(Items from a data source)
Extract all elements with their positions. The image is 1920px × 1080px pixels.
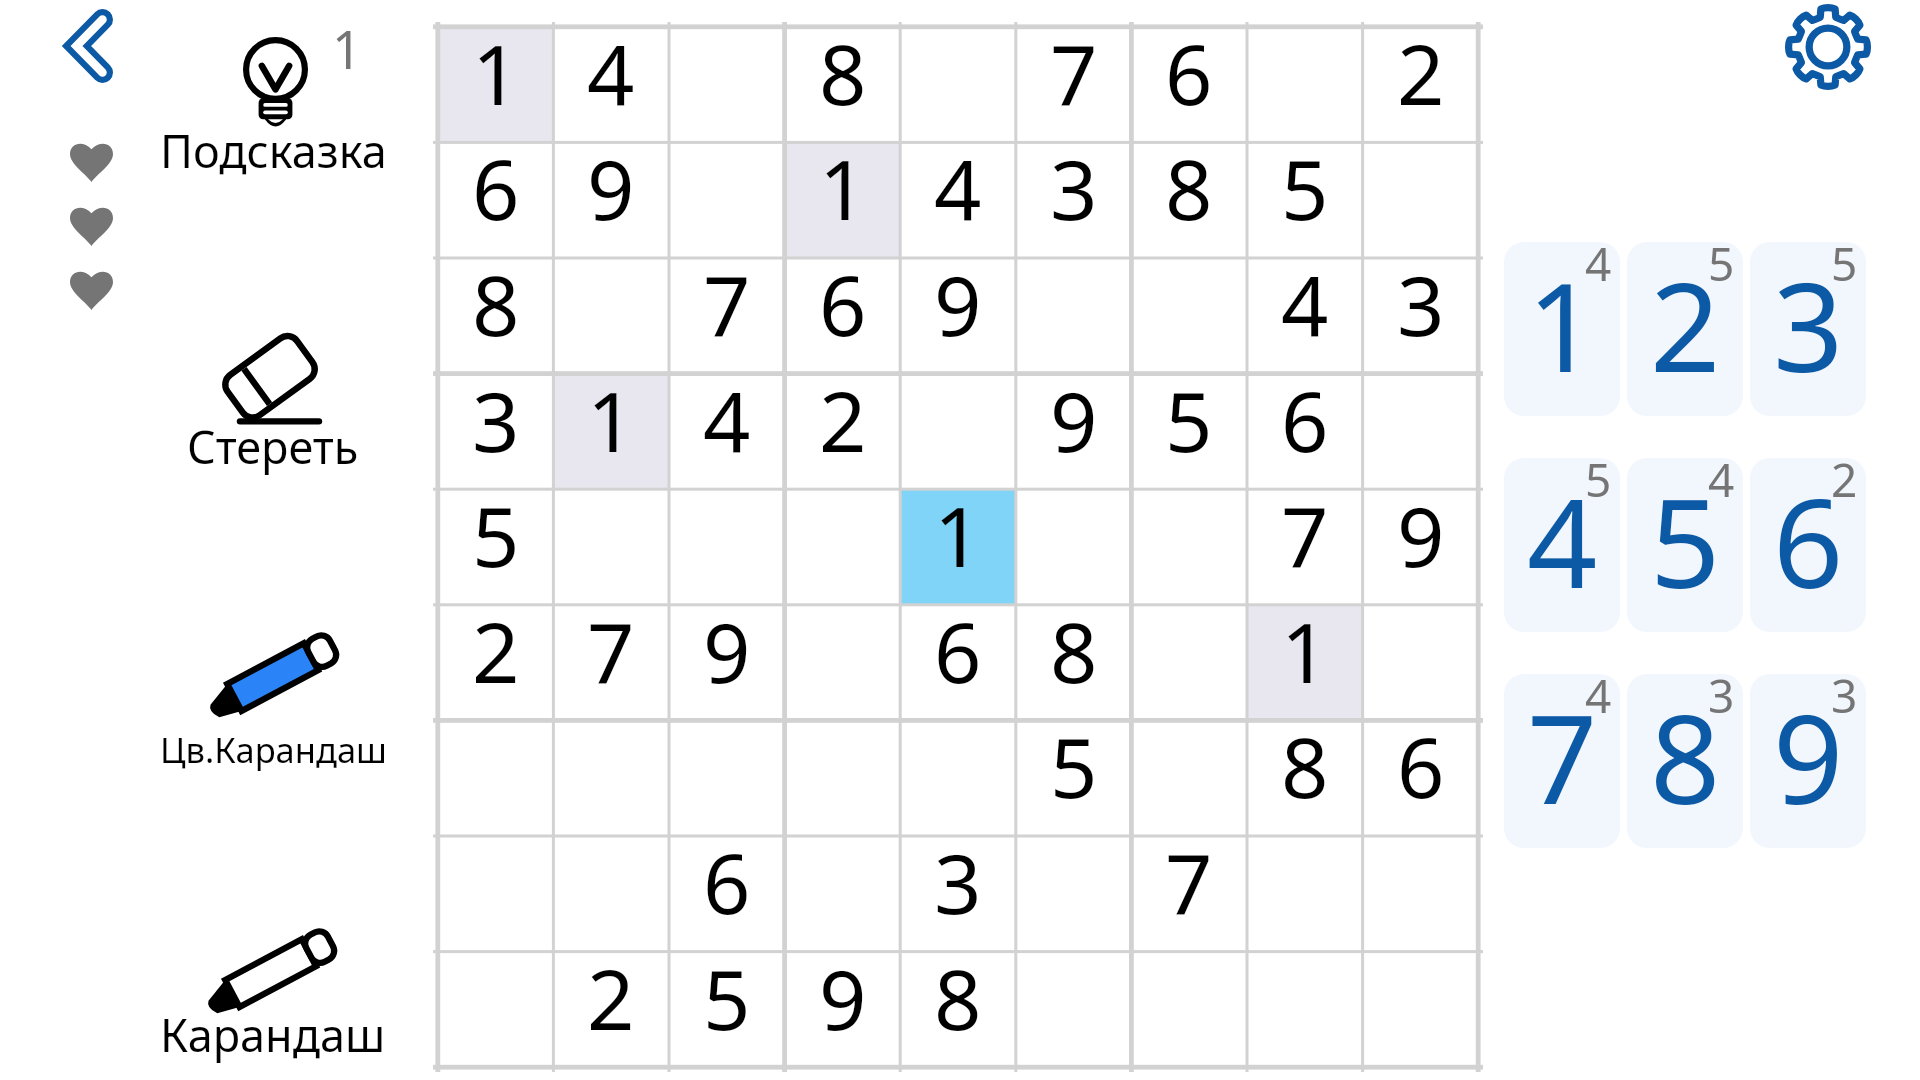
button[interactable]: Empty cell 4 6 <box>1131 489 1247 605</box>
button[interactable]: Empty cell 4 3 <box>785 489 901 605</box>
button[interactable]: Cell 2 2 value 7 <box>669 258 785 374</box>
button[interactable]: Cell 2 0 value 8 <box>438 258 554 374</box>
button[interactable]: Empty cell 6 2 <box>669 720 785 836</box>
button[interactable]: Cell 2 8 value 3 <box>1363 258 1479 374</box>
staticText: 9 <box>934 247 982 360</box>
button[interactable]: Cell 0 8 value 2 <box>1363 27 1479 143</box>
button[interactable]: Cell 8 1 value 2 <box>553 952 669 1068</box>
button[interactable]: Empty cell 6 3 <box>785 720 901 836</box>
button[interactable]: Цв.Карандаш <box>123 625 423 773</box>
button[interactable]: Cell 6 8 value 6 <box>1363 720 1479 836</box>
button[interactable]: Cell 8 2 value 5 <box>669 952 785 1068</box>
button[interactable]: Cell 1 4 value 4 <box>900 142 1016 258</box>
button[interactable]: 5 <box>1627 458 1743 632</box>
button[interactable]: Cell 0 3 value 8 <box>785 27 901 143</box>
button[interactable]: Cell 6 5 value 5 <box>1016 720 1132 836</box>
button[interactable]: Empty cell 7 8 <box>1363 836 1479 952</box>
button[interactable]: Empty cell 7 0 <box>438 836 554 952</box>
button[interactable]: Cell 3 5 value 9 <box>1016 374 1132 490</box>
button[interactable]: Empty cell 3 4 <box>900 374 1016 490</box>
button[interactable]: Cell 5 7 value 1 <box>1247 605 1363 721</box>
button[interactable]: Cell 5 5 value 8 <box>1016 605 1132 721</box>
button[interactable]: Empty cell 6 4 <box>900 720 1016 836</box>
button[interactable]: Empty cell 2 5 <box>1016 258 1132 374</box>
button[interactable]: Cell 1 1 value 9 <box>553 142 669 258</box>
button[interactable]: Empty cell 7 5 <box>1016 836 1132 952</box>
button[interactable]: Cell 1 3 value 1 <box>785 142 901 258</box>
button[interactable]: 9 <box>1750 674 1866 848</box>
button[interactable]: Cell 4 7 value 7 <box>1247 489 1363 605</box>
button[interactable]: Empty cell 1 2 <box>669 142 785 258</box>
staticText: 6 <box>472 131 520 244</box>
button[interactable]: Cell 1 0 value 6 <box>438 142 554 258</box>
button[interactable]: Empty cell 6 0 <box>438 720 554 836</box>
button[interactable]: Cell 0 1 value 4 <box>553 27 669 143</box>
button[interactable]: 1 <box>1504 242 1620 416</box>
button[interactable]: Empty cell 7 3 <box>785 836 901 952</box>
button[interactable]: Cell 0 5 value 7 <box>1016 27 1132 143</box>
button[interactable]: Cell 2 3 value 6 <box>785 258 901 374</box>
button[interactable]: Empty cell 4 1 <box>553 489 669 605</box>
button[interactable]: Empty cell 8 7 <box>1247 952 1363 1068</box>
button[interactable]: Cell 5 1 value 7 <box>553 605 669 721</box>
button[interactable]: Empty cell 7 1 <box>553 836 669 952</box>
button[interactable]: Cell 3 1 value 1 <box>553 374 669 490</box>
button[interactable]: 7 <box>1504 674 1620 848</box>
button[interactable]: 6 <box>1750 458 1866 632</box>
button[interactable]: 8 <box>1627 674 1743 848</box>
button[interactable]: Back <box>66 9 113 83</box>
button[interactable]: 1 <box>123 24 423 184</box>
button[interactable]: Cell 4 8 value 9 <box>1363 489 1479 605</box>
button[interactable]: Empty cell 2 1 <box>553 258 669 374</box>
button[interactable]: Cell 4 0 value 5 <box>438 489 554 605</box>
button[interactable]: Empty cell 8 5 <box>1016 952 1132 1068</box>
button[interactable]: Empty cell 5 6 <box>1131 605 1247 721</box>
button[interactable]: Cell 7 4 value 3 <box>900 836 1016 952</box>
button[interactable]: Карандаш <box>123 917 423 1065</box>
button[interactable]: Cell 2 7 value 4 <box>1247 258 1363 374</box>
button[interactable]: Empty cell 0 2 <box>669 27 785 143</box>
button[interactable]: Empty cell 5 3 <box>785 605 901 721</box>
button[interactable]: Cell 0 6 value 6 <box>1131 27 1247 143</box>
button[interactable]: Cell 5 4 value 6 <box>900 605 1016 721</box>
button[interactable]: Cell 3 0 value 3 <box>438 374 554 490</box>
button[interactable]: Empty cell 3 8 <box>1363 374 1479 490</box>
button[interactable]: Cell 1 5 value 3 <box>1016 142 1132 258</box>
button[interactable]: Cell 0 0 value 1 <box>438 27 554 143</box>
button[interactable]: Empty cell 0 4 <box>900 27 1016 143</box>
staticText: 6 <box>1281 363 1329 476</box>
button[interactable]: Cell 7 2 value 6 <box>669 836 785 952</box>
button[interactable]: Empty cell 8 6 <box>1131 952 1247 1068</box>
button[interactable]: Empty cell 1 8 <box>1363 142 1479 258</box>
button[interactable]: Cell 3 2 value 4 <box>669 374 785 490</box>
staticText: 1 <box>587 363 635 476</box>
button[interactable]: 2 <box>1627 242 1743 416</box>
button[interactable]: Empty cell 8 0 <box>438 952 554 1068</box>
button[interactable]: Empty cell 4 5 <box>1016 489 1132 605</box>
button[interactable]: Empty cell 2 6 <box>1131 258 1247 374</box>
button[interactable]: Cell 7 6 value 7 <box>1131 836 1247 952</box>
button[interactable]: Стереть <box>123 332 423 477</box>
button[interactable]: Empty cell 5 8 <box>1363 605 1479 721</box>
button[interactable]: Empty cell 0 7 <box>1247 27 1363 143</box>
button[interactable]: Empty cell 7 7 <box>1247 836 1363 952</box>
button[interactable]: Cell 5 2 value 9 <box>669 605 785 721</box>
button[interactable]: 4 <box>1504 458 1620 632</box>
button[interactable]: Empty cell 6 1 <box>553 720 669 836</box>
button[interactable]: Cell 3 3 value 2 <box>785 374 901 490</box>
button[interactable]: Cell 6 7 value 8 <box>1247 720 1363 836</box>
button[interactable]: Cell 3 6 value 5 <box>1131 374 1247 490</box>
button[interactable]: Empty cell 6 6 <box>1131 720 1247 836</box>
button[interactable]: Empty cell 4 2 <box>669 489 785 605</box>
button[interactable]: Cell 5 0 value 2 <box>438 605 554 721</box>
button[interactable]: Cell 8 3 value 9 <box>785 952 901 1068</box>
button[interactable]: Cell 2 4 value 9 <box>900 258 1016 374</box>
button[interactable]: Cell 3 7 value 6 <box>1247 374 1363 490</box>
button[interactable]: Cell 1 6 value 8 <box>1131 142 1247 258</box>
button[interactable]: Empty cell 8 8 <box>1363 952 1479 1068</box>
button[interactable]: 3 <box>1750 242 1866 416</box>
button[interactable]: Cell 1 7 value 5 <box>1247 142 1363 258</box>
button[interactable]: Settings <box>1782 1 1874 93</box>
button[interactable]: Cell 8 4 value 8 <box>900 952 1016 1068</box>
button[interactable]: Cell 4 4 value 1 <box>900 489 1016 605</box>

...

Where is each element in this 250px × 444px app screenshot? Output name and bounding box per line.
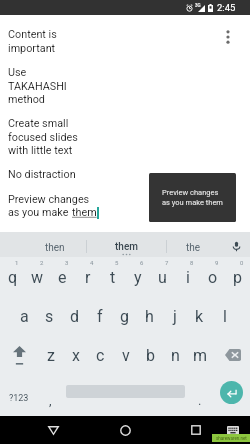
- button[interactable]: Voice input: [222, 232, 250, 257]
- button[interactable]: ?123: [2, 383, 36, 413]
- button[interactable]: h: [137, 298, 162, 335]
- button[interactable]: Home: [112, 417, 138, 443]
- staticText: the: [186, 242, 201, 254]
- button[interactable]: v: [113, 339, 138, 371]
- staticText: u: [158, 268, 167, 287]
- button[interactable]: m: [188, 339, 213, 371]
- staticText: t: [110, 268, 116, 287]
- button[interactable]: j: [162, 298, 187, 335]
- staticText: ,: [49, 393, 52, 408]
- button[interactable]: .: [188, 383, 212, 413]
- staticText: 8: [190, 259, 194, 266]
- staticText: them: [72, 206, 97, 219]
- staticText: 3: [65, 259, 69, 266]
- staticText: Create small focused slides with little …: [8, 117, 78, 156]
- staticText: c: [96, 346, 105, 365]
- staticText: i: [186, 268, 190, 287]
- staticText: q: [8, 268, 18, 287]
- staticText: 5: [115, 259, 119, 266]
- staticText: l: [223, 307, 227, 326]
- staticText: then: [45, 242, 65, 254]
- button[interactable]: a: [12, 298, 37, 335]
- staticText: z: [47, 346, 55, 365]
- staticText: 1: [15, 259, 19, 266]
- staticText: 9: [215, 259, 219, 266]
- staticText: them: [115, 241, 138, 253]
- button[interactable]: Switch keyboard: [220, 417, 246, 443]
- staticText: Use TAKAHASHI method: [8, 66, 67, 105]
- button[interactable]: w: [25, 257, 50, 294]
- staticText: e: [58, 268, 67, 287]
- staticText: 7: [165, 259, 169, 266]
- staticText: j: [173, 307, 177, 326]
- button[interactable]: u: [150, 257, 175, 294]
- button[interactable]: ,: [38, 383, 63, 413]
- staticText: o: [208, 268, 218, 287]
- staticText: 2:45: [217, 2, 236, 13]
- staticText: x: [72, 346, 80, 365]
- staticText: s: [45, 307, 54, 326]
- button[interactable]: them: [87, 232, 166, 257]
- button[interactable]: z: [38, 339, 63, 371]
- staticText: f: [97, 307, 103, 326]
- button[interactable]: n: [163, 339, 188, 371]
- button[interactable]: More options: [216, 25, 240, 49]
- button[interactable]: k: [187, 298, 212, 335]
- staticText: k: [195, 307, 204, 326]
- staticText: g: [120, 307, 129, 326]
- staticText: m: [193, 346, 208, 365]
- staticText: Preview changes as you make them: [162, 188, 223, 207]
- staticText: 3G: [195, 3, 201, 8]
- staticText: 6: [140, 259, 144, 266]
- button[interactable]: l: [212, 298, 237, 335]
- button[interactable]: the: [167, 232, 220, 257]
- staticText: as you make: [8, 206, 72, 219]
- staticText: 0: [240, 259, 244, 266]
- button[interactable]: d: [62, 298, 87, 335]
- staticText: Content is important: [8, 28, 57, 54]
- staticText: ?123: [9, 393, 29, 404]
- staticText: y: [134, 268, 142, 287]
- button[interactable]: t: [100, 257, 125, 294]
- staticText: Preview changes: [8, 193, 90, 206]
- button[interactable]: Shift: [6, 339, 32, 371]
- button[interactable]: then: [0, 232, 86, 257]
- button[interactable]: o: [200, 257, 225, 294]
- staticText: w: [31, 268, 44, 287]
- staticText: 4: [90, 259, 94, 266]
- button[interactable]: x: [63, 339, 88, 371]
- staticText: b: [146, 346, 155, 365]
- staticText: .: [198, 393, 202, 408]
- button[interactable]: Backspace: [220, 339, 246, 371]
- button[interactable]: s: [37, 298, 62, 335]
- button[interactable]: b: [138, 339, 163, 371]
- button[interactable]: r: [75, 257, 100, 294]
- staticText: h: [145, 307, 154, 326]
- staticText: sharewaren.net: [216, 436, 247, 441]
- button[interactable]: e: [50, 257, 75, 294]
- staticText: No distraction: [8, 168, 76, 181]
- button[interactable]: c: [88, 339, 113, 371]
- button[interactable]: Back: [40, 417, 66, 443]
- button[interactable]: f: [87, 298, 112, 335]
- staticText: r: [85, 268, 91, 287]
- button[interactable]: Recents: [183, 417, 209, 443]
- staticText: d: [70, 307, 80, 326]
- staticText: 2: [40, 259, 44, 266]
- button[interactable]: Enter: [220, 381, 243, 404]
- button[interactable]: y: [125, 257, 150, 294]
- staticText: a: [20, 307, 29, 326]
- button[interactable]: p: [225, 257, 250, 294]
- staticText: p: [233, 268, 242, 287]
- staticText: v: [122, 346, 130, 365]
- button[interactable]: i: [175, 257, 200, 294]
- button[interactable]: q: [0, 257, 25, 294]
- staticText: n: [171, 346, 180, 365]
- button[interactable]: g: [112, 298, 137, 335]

◆ **What the task requires**:
Check each line of the entries for the string "with". Copy the lines that have it.

◆ **Exercise response**:
Extract all elements with their positions. The image is 1920px × 1080px pixels.
- staticText: Create small focused slides with little …: [8, 117, 78, 156]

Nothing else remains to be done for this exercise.